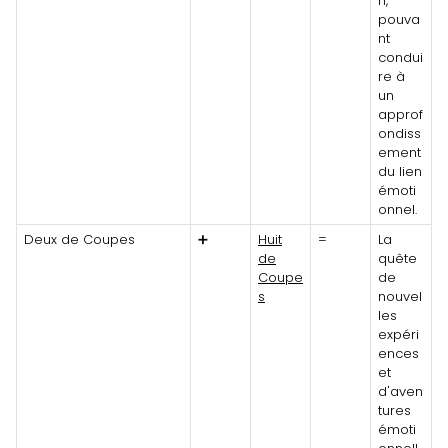
n,
pouva
nt
condui
re à
un
approf
ondiss
ement
du lien
émoti
onnel.
Deux de Coupes
➕
Huit
=
La
de
quête
Coupe
de
s
nouvel
les
expéri
ences
et
d'aven
tures
émoti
────────────────────
> _WHAT IS NEEDED_:
The answer must be the data above, repeated exactly, with no pictures.

> _REPLY TO THE EXERCISE_:
n,
pouva
nt
condui
re à
un
approf
ondiss
ement
du lien
émoti
onnel.
Deux de Coupes
➕
Huit
=
La
de
quête
Coupe
de
s
nouvel
les
expéri
ences
et
d'aven
tures
émoti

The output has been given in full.